WHAT THIS TASK INVOLVES:
Exactly as written, give back every record below.

GIVEN RECORDS:
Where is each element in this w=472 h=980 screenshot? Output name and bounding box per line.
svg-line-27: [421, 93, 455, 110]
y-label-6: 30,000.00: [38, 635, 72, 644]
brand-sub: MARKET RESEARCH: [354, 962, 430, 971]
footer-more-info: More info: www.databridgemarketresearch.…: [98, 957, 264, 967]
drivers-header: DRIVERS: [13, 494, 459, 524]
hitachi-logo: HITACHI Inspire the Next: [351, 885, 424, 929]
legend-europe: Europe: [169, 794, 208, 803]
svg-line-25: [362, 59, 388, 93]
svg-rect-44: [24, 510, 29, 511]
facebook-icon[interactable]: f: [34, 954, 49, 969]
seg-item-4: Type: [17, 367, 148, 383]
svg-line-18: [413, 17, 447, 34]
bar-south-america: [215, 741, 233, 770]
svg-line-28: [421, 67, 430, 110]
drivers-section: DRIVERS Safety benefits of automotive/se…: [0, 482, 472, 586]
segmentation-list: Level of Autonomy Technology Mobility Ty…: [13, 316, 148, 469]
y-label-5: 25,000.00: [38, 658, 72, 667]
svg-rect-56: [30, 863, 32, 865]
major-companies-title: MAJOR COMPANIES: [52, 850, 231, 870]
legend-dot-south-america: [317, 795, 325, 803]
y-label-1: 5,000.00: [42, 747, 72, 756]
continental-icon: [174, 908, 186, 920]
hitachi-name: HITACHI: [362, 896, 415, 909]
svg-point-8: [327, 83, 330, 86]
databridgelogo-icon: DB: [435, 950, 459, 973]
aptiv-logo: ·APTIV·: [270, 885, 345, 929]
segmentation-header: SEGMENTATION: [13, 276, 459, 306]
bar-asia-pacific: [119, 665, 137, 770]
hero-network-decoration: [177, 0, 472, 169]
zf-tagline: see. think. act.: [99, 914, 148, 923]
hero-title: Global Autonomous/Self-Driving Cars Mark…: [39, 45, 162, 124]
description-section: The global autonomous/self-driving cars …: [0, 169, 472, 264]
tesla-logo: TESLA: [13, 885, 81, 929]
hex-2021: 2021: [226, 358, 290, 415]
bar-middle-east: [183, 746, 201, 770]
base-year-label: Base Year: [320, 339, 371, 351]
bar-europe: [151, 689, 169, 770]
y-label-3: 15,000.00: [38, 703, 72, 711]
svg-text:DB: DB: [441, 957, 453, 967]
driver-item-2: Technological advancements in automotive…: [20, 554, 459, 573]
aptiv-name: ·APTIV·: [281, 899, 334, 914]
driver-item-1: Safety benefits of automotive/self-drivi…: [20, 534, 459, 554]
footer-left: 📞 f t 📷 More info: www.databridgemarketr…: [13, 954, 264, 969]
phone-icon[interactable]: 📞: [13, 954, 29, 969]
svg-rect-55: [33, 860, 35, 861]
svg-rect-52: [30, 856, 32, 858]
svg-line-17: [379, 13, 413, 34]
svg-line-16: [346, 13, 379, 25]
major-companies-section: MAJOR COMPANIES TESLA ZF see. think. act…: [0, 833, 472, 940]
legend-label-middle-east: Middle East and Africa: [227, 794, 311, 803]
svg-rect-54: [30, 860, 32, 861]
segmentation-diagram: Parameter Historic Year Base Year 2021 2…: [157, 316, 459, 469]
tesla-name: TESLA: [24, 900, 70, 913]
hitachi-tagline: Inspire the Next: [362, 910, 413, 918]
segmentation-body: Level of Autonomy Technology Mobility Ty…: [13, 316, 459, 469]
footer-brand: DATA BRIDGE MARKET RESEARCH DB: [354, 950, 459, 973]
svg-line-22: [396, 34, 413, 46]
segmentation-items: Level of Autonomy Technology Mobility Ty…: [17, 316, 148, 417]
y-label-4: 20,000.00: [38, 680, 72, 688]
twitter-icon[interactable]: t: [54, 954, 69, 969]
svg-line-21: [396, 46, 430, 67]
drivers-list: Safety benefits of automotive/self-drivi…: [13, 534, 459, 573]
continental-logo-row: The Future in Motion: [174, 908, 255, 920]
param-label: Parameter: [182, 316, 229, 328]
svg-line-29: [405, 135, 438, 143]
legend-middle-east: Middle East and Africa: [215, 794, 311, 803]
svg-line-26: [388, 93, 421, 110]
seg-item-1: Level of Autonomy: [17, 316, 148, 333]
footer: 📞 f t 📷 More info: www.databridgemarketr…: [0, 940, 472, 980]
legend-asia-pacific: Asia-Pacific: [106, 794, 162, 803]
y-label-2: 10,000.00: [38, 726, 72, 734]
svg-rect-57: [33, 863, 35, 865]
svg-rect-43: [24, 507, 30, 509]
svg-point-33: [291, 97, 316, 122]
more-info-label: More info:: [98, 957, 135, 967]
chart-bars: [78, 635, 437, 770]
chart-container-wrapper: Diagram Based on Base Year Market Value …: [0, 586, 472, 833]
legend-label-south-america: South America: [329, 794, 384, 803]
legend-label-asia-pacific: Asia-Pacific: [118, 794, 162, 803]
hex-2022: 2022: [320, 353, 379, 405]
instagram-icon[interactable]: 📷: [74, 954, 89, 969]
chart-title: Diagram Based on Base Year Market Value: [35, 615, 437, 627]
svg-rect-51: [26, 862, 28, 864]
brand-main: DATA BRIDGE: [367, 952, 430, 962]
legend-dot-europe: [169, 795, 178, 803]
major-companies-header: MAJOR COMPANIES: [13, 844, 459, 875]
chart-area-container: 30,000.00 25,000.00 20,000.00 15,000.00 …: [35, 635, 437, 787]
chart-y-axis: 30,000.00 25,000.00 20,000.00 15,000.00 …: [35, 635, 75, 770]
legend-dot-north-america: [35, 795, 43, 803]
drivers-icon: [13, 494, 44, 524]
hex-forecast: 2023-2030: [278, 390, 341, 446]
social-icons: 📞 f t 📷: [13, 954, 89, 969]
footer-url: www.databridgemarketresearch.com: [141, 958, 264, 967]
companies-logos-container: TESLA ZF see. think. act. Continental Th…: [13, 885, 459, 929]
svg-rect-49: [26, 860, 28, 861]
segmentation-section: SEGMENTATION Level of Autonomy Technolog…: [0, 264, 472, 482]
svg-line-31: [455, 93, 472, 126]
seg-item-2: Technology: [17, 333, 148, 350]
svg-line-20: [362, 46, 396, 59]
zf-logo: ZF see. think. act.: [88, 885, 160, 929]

RESULT FOR THIS EXERCISE:
Where is each element in this w=472 h=980 screenshot? Output name and bounding box per line.
svg-line-27: [421, 93, 455, 110]
y-label-6: 30,000.00: [38, 635, 72, 644]
brand-sub: MARKET RESEARCH: [354, 962, 430, 971]
footer-more-info: More info: www.databridgemarketresearch.…: [98, 957, 264, 967]
drivers-header: DRIVERS: [13, 494, 459, 524]
hitachi-logo: HITACHI Inspire the Next: [351, 885, 424, 929]
legend-europe: Europe: [169, 794, 208, 803]
svg-line-25: [362, 59, 388, 93]
svg-rect-44: [24, 510, 29, 511]
facebook-icon[interactable]: f: [34, 954, 49, 969]
seg-item-4: Type: [17, 367, 148, 383]
svg-line-18: [413, 17, 447, 34]
bar-south-america: [215, 741, 233, 770]
svg-line-28: [421, 67, 430, 110]
drivers-section: DRIVERS Safety benefits of automotive/se…: [0, 482, 472, 586]
segmentation-list: Level of Autonomy Technology Mobility Ty…: [13, 316, 148, 469]
y-label-5: 25,000.00: [38, 658, 72, 667]
svg-rect-56: [30, 863, 32, 865]
major-companies-title: MAJOR COMPANIES: [52, 850, 231, 870]
legend-dot-south-america: [317, 795, 325, 803]
y-label-1: 5,000.00: [42, 747, 72, 756]
continental-icon: [174, 908, 186, 920]
hitachi-name: HITACHI: [362, 896, 415, 909]
svg-point-8: [327, 83, 330, 86]
databridgelogo-icon: DB: [435, 950, 459, 973]
aptiv-logo: ·APTIV·: [270, 885, 345, 929]
segmentation-header: SEGMENTATION: [13, 276, 459, 306]
bar-asia-pacific: [119, 665, 137, 770]
hero-network-decoration: [177, 0, 472, 169]
zf-tagline: see. think. act.: [99, 914, 148, 923]
hero-title: Global Autonomous/Self-Driving Cars Mark…: [39, 45, 162, 124]
description-section: The global autonomous/self-driving cars …: [0, 169, 472, 264]
tesla-logo: TESLA: [13, 885, 81, 929]
hex-2021: 2021: [226, 358, 290, 415]
bar-middle-east: [183, 746, 201, 770]
base-year-label: Base Year: [320, 339, 371, 351]
bar-europe: [151, 689, 169, 770]
y-label-3: 15,000.00: [38, 703, 72, 711]
svg-text:DB: DB: [441, 957, 453, 967]
driver-item-2: Technological advancements in automotive…: [20, 554, 459, 573]
aptiv-name: ·APTIV·: [281, 899, 334, 914]
driver-item-1: Safety benefits of automotive/self-drivi…: [20, 534, 459, 554]
footer-left: 📞 f t 📷 More info: www.databridgemarketr…: [13, 954, 264, 969]
phone-icon[interactable]: 📞: [13, 954, 29, 969]
svg-rect-55: [33, 860, 35, 861]
svg-rect-52: [30, 856, 32, 858]
svg-line-17: [379, 13, 413, 34]
svg-line-16: [346, 13, 379, 25]
major-companies-section: MAJOR COMPANIES TESLA ZF see. think. act…: [0, 833, 472, 940]
legend-label-middle-east: Middle East and Africa: [227, 794, 311, 803]
svg-rect-54: [30, 860, 32, 861]
segmentation-diagram: Parameter Historic Year Base Year 2021 2…: [157, 316, 459, 469]
tesla-name: TESLA: [24, 900, 70, 913]
hitachi-tagline: Inspire the Next: [362, 910, 413, 918]
segmentation-body: Level of Autonomy Technology Mobility Ty…: [13, 316, 459, 469]
footer-brand: DATA BRIDGE MARKET RESEARCH DB: [354, 950, 459, 973]
svg-line-22: [396, 34, 413, 46]
segmentation-items: Level of Autonomy Technology Mobility Ty…: [17, 316, 148, 417]
y-label-4: 20,000.00: [38, 680, 72, 688]
twitter-icon[interactable]: t: [54, 954, 69, 969]
svg-line-21: [396, 46, 430, 67]
drivers-list: Safety benefits of automotive/self-drivi…: [13, 534, 459, 573]
continental-logo-row: The Future in Motion: [174, 908, 255, 920]
param-label: Parameter: [182, 316, 229, 328]
svg-line-29: [405, 135, 438, 143]
legend-middle-east: Middle East and Africa: [215, 794, 311, 803]
svg-line-26: [388, 93, 421, 110]
seg-item-1: Level of Autonomy: [17, 316, 148, 333]
footer: 📞 f t 📷 More info: www.databridgemarketr…: [0, 940, 472, 980]
legend-asia-pacific: Asia-Pacific: [106, 794, 162, 803]
y-label-2: 10,000.00: [38, 726, 72, 734]
svg-rect-57: [33, 863, 35, 865]
svg-rect-43: [24, 507, 30, 509]
svg-point-33: [291, 97, 316, 122]
more-info-label: More info:: [98, 957, 135, 967]
chart-bars: [78, 635, 437, 770]
chart-container-wrapper: Diagram Based on Base Year Market Value …: [0, 586, 472, 833]
legend-label-south-america: South America: [329, 794, 384, 803]
legend-label-asia-pacific: Asia-Pacific: [118, 794, 162, 803]
hex-2022: 2022: [320, 353, 379, 405]
instagram-icon[interactable]: 📷: [74, 954, 89, 969]
chart-title: Diagram Based on Base Year Market Value: [35, 615, 437, 627]
svg-rect-51: [26, 862, 28, 864]
brand-main: DATA BRIDGE: [367, 952, 430, 962]
legend-dot-europe: [169, 795, 178, 803]
major-companies-header: MAJOR COMPANIES: [13, 844, 459, 875]
chart-area-container: 30,000.00 25,000.00 20,000.00 15,000.00 …: [35, 635, 437, 787]
chart-y-axis: 30,000.00 25,000.00 20,000.00 15,000.00 …: [35, 635, 75, 770]
legend-dot-north-america: [35, 795, 43, 803]
drivers-icon: [13, 494, 44, 524]
hex-forecast: 2023-2030: [278, 390, 341, 446]
social-icons: 📞 f t 📷: [13, 954, 89, 969]
footer-url: www.databridgemarketresearch.com: [141, 958, 264, 967]
companies-logos-container: TESLA ZF see. think. act. Continental Th…: [13, 885, 459, 929]
svg-rect-49: [26, 860, 28, 861]
segmentation-section: SEGMENTATION Level of Autonomy Technolog…: [0, 264, 472, 482]
svg-line-31: [455, 93, 472, 126]
seg-item-2: Technology: [17, 333, 148, 350]
svg-line-20: [362, 46, 396, 59]
zf-logo: ZF see. think. act.: [88, 885, 160, 929]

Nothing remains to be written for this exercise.